Restate each record word for word, omitting whatever pictures it holds.

__Stored data entries__.
┄┄┄┄┄┄┄┄┄┄
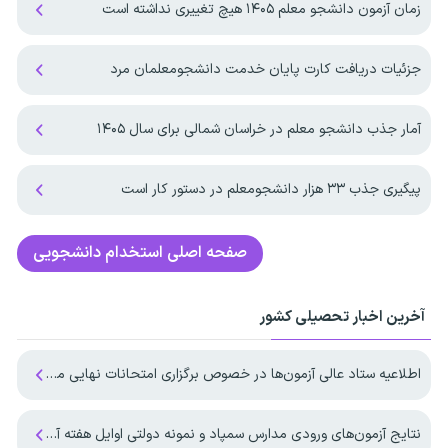
زمان آزمون دانشجو معلم ۱۴۰۵ هیچ تغییری نداشته است
جزئیات دریافت کارت پایان خدمت دانشجومعلمان مرد
آمار جذب دانشجو معلم در خراسان شمالی برای سال ۱۴۰۵
پیگیری جذب ۳۳ هزار دانشجومعلم در دستور کار است
صفحه اصلی
استخدام دانشجویی
آخرین اخبار تحصیلی کشور
اطلاعیه ستاد عالی آزمون‌ها در خصوص برگزاری امتحانات نهایی معوق در چهار استان جنوبی کشور
نتایج آزمون‌های ورودی مدارس سمپاد و نمونه دولتی اوایل هفته آینده منتشر می‌شود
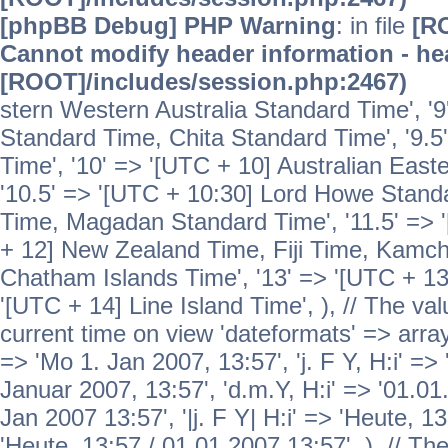
[phpBB Debug] PHP Warning
: in file
[R
Cannot modify header information - hea
[ROOT]/includes/session.php:2467)
stern Western Australia Standard Time', '
Standard Time, Chita Standard Time', '9.5
Time', '10' => '[UTC + 10] Australian Eas
'10.5' => '[UTC + 10:30] Lord Howe Standa
Time, Magadan Standard Time', '11.5' => '
+ 12] New Zealand Time, Fiji Time, Kamch
Chatham Islands Time', '13' => '[UTC + 13
'[UTC + 14] Line Island Time', ), // The va
current time on view 'dateformats' => array( 
=> 'Mo 1. Jan 2007, 13:57', 'j. F Y, H:i' => 
Januar 2007, 13:57', 'd.m.Y, H:i' => '01.01.
Jan 2007 13:57', '|j. F Y| H:i' => 'Heute, 1
'Heute, 13:57 / 01.01.2007 13:57', ), // T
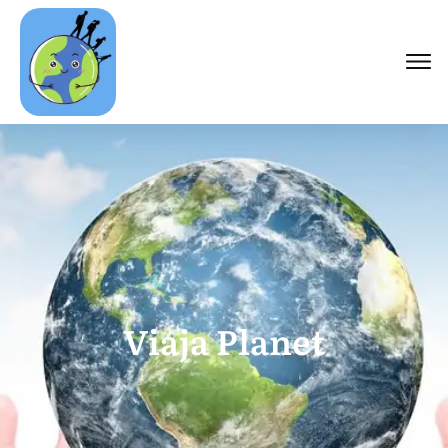
Viaja Planet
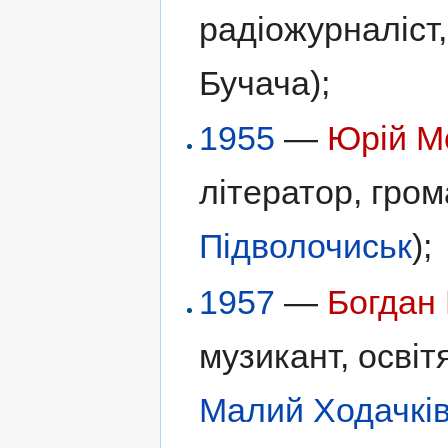
радіожурналіст,
Бучача);
1955
—
Юрій М
літератор, гром
Підволочиськ
);
1957
—
Богдан
музикант, освіт
Малий Ходачкі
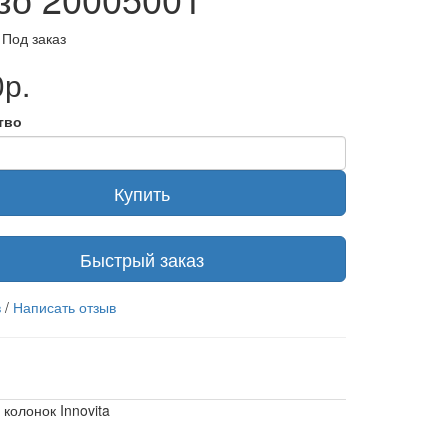
 Под заказ
р.
тво
Купить
Быстрый заказ
в
/
Написать отзыв
 колонок Innovita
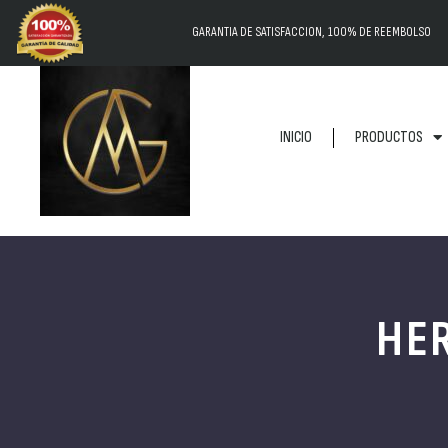
GARANTIA DE SATISFACCION, 100% DE REEMBOLSO
INICIO
PRODUCTOS
HER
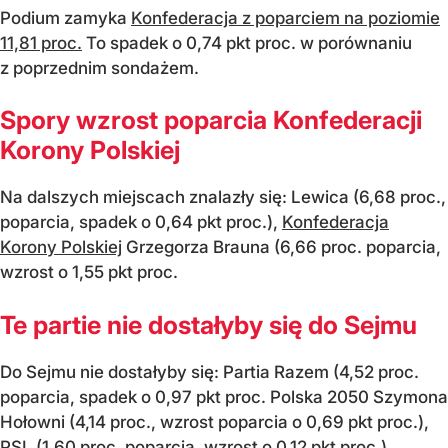
Podium zamyka
Konfederacja z poparciem na poziomie
11,81 proc.
To spadek o 0,74 pkt proc. w porównaniu
z poprzednim sondażem.
Spory wzrost poparcia Konfederacji
Korony Polskiej
Na dalszych miejscach znalazły się: Lewica (6,68 proc.,
poparcia, spadek o 0,64 pkt proc.),
Konfederacja
Korony Polskiej
Grzegorza Brauna (6,66 proc. poparcia,
wzrost o 1,55 pkt proc.
Te partie nie dostałyby się do Sejmu
Do Sejmu nie dostałyby się: Partia Razem (4,52 proc.
poparcia, spadek o 0,97 pkt proc. Polska 2050 Szymona
Hołowni (4,14 proc., wzrost poparcia o 0,69 pkt proc.),
PSL (1,60 proc. poparcia, wzrost o 0,12 pkt proc.).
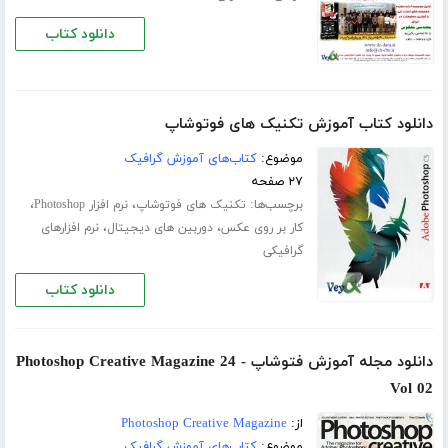
دانلود کتاب
دانلود کتاب آموزش تکنیک های فوتوشاپ
موضوع:
کتاب‌های آموزش گرافیک
۲۷ صفحه
برچسب‌ها:
،
،
تکنیک های فوتوشاپ
نرم افزار Photoshop
،
،
کار بر روی عکس
دوربین های دیجیتال
نرم افزارهای
گرافیکی
دانلود کتاب
دانلود مجله آموزش فتوشاپ Photoshop Creative Magazine 24 -
Vol 02
از:
Photoshop Creative Magazine
موضوع:
کتاب‌های آموزش گرافیک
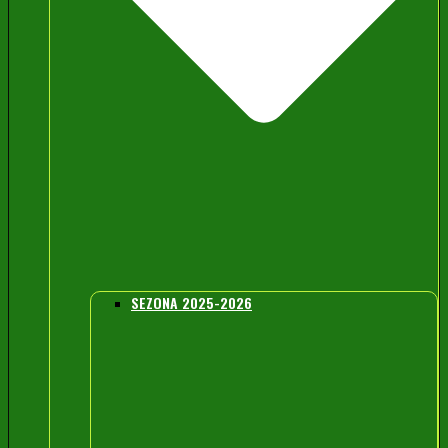
SEZONA 2025-2026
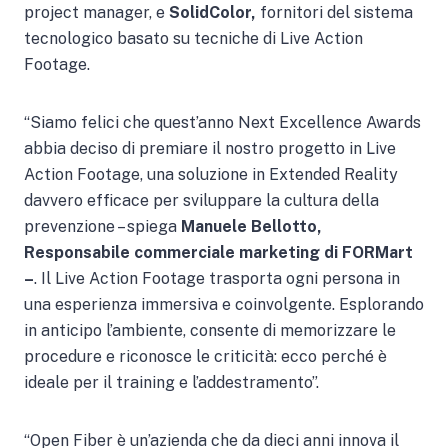
project manager, e
SolidColor,
fornitori del sistema
tecnologico basato su tecniche di Live Action
Footage.
“Siamo felici che quest’anno Next Excellence Awards
abbia deciso di premiare il nostro progetto in Live
Action Footage, una soluzione in Extended Reality
davvero efficace per sviluppare la cultura della
prevenzione – spiega
Manuele Bellotto,
Responsabile commerciale marketing di FORMart
–
. Il Live Action Footage trasporta ogni persona in
una esperienza immersiva e coinvolgente. Esplorando
in anticipo l’ambiente, consente di memorizzare le
procedure e riconosce le criticità: ecco perché è
ideale per il training e l’addestramento”.
“Open Fiber è un’azienda che da dieci anni innova il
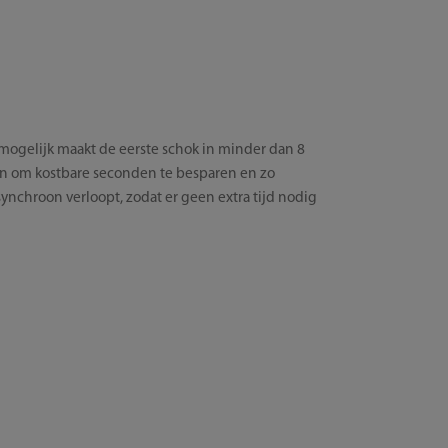
 mogelijk maakt de eerste schok in minder dan 8
pen om kostbare seconden te besparen en zo
synchroon verloopt, zodat er geen extra tijd nodig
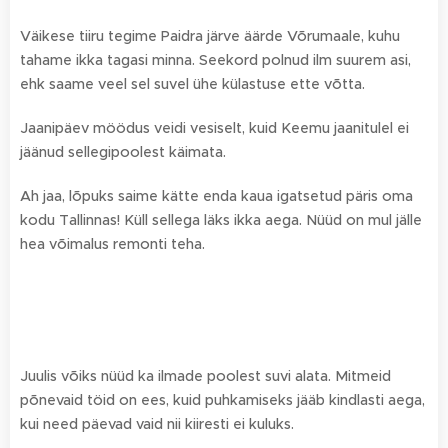
Väikese tiiru tegime Paidra järve äärde Võrumaale, kuhu
tahame ikka tagasi minna. Seekord polnud ilm suurem asi,
ehk saame veel sel suvel ühe külastuse ette võtta.
Jaanipäev möödus veidi vesiselt, kuid Keemu jaanitulel ei
jäänud sellegipoolest käimata.
Ah jaa, lõpuks saime kätte enda kaua igatsetud päris oma
kodu Tallinnas! Küll sellega läks ikka aega. Nüüd on mul jälle
hea võimalus remonti teha.
Juulis võiks nüüd ka ilmade poolest suvi alata. Mitmeid
põnevaid töid on ees, kuid puhkamiseks jääb kindlasti aega,
kui need päevad vaid nii kiiresti ei kuluks.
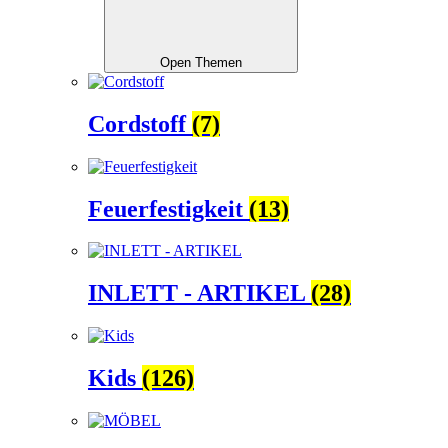
Open Themen
Cordstoff
(7)
Feuerfestigkeit
(13)
INLETT - ARTIKEL
(28)
Kids
(126)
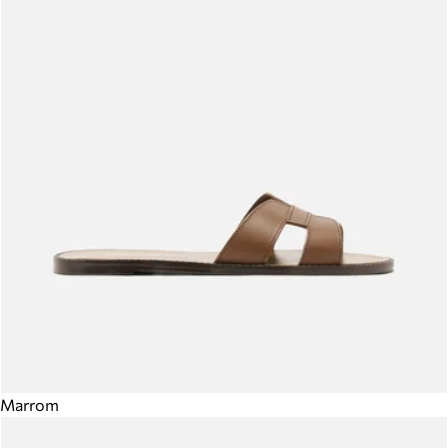
Marrom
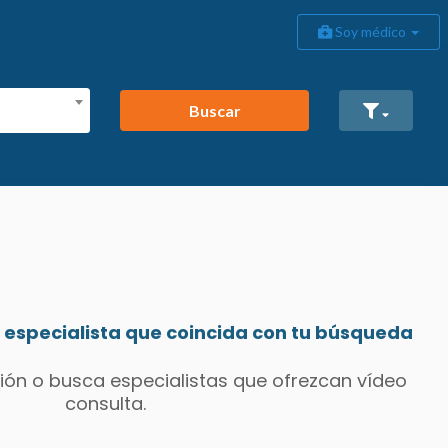
Soy médico
Buscar
especialista que coincida con tu búsqueda
ión o busca especialistas que ofrezcan vídeo
consulta.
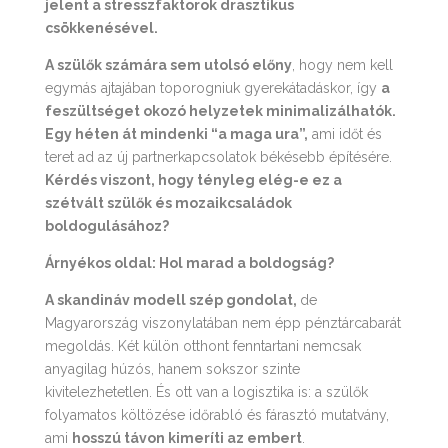
jelent a stresszfaktorok drasztikus
csökkenésével.
A szülők számára sem utolsó előny
, hogy nem kell
egymás ajtajában toporogniuk gyerekátadáskor, így
a
feszültséget okozó helyzetek minimalizálhatók.
Egy héten át mindenki “a maga ura”,
ami időt és
teret ad az új partnerkapcsolatok békésebb építésére.
Kérdés viszont, hogy tényleg elég-e ez a
szétvált szülők és mozaikcsaládok
boldogulásához?
Árnyékos oldal: Hol marad a boldogság?
A skandináv modell szép gondolat,
de
Magyarország viszonylatában nem épp pénztárcabarát
megoldás. Két külön otthont fenntartani nemcsak
anyagilag húzós, hanem sokszor szinte
kivitelezhetetlen. És ott van a logisztika is: a szülők
folyamatos költözése időrabló és fárasztó mutatvány,
ami
hosszú távon kimeríti az embert
.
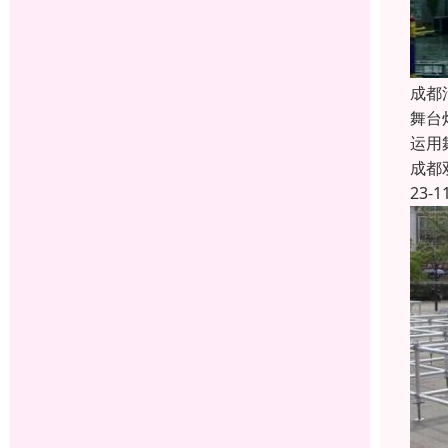
成都
舞台
运用
成都
23-1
┄┄┄┄┄┄┄┄┄┄
__YOUR RESPONSE__.
زمان آزمون دانشجو معلم ۱۴۰۵ هیچ تغییری نداشته است
جزئیات دریافت کارت پایان خدمت دانشجومعلمان مرد
آمار جذب دانشجو معلم در خراسان شمالی برای سال ۱۴۰۵
پیگیری جذب ۳۳ هزار دانشجومعلم در دستور کار است
صفحه اصلی
استخدام دانشجویی
آخرین اخبار تحصیلی کشور
اطلاعیه ستاد عالی آزمون‌ها در خصوص برگزاری امتحانات نهایی معوق در چهار استان جنوبی کشور
نتایج آزمون‌های ورودی مدارس سمپاد و نمونه دولتی اوایل هفته آینده منتشر می‌شود
[phpBB Debug] PHP Warning
: in file
[R
Cannot modify header information - hea
[ROOT]/includes/session.php:2467)
stern Western Australia Standard Time', '
Standard Time, Chita Standard Time', '9.5
Time', '10' => '[UTC + 10] Australian Eas
'10.5' => '[UTC + 10:30] Lord Howe Standa
Time, Magadan Standard Time', '11.5' => '
+ 12] New Zealand Time, Fiji Time, Kamch
Chatham Islands Time', '13' => '[UTC + 13
'[UTC + 14] Line Island Time', ), // The va
current time on view 'dateformats' => array( 
=> 'Mo 1. Jan 2007, 13:57', 'j. F Y, H:i' => 
Januar 2007, 13:57', 'd.m.Y, H:i' => '01.01.
Jan 2007 13:57', '|j. F Y| H:i' => 'Heute, 1
'Heute, 13:57 / 01.01.2007 13:57', ), // T
Viaja Planet
радіожурналіст,
Бучача);
1955
—
Юрій М
літератор, гром
Підволочиськ
);
1957
—
Богдан
музикант, освіт
Малий Ходачкі
 Под заказ
р.
тво
Купить
Быстрый заказ
в
/
Написать отзыв
 колонок Innovita
GARANTIA DE SATISFACCION, 100% DE REEMBOLSO
INICIO
PRODUCTOS
HER
Podium zamyka
Konfederacja z poparciem na poziomie
11,81 proc.
To spadek o 0,74 pkt proc. w porównaniu
z poprzednim sondażem.
Spory wzrost poparcia Konfederacji
Korony Polskiej
Na dalszych miejscach znalazły się: Lewica (6,68 proc.,
poparcia, spadek o 0,64 pkt proc.),
Konfederacja
Korony Polskiej
Grzegorza Brauna (6,66 proc. poparcia,
wzrost o 1,55 pkt proc.
Te partie nie dostałyby się do Sejmu
Do Sejmu nie dostałyby się: Partia Razem (4,52 proc.
poparcia, spadek o 0,97 pkt proc. Polska 2050 Szymona
Hołowni (4,14 proc., wzrost poparcia o 0,69 pkt proc.),
PSL (1,60 proc. poparcia, wzrost o 0,12 pkt proc.).
دانلود کتاب
دانلود کتاب آموزش تکنیک های فوتوشاپ
موضوع:
کتاب‌های آموزش گرافیک
۲۷ صفحه
برچسب‌ها:
،
،
تکنیک های فوتوشاپ
نرم افزار Photoshop
،
،
کار بر روی عکس
دوربین های دیجیتال
نرم افزارهای
گرافیکی
دانلود کتاب
دانلود مجله آموزش فتوشاپ Photoshop Creative Magazine 24 -
Vol 02
از:
Photoshop Creative Magazine
موضوع:
کتاب‌های آموزش گرافیک
SEZONA 2025-2026
project manager, e
SolidColor,
fornitori del sistema
tecnologico basato su tecniche di Live Action
Footage.
“Siamo felici che quest’anno Next Excellence Awards
abbia deciso di premiare il nostro progetto in Live
Action Footage, una soluzione in Extended Reality
davvero efficace per sviluppare la cultura della
prevenzione – spiega
Manuele Bellotto,
Responsabile commerciale marketing di FORMart
–
. Il Live Action Footage trasporta ogni persona in
una esperienza immersiva e coinvolgente. Esplorando
in anticipo l’ambiente, consente di memorizzare le
procedure e riconosce le criticità: ecco perché è
ideale per il training e l’addestramento”.
“Open Fiber è un’azienda che da dieci anni innova il
 mogelijk maakt de eerste schok in minder dan 8
pen om kostbare seconden te besparen en zo
synchroon verloopt, zodat er geen extra tijd nodig
Väikese tiiru tegime Paidra järve äärde Võrumaale, kuhu
tahame ikka tagasi minna. Seekord polnud ilm suurem asi,
ehk saame veel sel suvel ühe külastuse ette võtta.
Jaanipäev möödus veidi vesiselt, kuid Keemu jaanitulel ei
jäänud sellegipoolest käimata.
Ah jaa, lõpuks saime kätte enda kaua igatsetud päris oma
kodu Tallinnas! Küll sellega läks ikka aega. Nüüd on mul jälle
hea võimalus remonti teha.
Juulis võiks nüüd ka ilmade poolest suvi alata. Mitmeid
põnevaid töid on ees, kuid puhkamiseks jääb kindlasti aega,
kui need päevad vaid nii kiiresti ei kuluks.
Open Themen
Cordstoff
(7)
Feuerfestigkeit
(13)
INLETT - ARTIKEL
(28)
Kids
(126)
Marrom
Soy médico
Buscar
especialista que coincida con tu búsqueda
ión o busca especialistas que ofrezcan vídeo
consulta.
jelent a stresszfaktorok drasztikus
csökkenésével.
A szülők számára sem utolsó előny
, hogy nem kell
egymás ajtajában toporogniuk gyerekátadáskor, így
a
feszültséget okozó helyzetek minimalizálhatók.
Egy héten át mindenki “a maga ura”,
ami időt és
teret ad az új partnerkapcsolatok békésebb építésére.
Kérdés viszont, hogy tényleg elég-e ez a
szétvált szülők és mozaikcsaládok
boldogulásához?
Árnyékos oldal: Hol marad a boldogság?
A skandináv modell szép gondolat,
de
Magyarország viszonylatában nem épp pénztárcabarát
megoldás. Két külön otthont fenntartani nemcsak
anyagilag húzós, hanem sokszor szinte
kivitelezhetetlen. És ott van a logisztika is: a szülők
folyamatos költözése időrabló és fárasztó mutatvány,
ami
hosszú távon kimeríti az embert
.
成都
舞台
运用
成都
23-1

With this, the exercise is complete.